As part of the AWS Free Tier, you get 10 AWS CloudWatch Alarms. High-Resolution alarms are excluded.
AWS CloudWatch Alarms are prorated by the hour and you are charged only while the alarms are running. The pricing model is:
- Standard Metric Alarm: $0.10 per alarm metric
- High Resolution Metric Alarm: $0.30 per alarm metric
- Composite Alarm: $0.50 per composite alarm
Note: The above values are provided for us-west-2 (Oregon). The pricing might vary in different AWS Regions.
Conclusion
- AWS CloudWatch is a monitoring tool that lets you create alarms on AWS Resouces and AWS Services.
- AWS CloudWatch Alarms have based on a few core CloudWatch concepts - namespaces, metrics, units, and periods.

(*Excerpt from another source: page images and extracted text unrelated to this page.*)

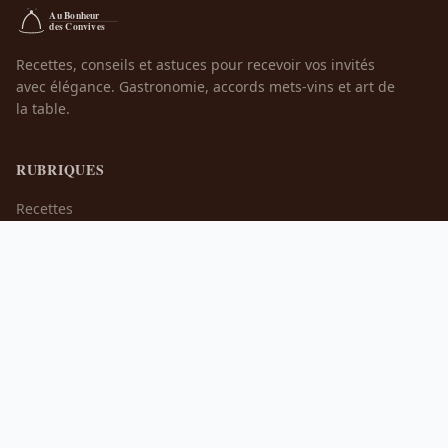
Recettes, conseils et astuces pour recevoir vos invités
avec élégance. Gastronomie, accords mets-vins et art de
la table.
RUBRIQUES
Recettes
Art de Recevoir
Accords Mets & Vins
Événements
INFORMATIONS
À propos
Contact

- AWS CloudWatch Alarms have the following features - metric alarms, high-resolution alarms, composite alarms, alerts, and alarm actions.
- AWS CloudWatch Alarms can be in three different states - OK, ALARM, and INSUFFICIENT_DATA.
- There are two advanced AWS CloudWatch Alarms - composite alarms and anomaly detection.
- AWS CloudWatch Alarms can treat missing data based on four options - missing, not breaching, breaching, and ignoring
- AWS CloudWatch charges only for what you use and there are no upfront costs.